What needs to be done
Output the whole listing again, exactly as it reads.
### Records to process
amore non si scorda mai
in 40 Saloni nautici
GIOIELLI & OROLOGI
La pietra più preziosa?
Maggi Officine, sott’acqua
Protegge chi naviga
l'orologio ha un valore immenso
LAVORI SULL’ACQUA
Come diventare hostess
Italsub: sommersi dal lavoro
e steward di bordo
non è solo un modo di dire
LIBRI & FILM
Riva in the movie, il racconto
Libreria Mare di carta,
######
Response
amore non si scorda mai
in 40 Saloni nautici
GIOIELLI & OROLOGI
La pietra più preziosa?
Maggi Officine, sott’acqua
Protegge chi naviga
l'orologio ha un valore immenso
LAVORI SULL’ACQUA
Come diventare hostess
Italsub: sommersi dal lavoro
e steward di bordo
non è solo un modo di dire
LIBRI & FILM
Riva in the movie, il racconto
Libreria Mare di carta,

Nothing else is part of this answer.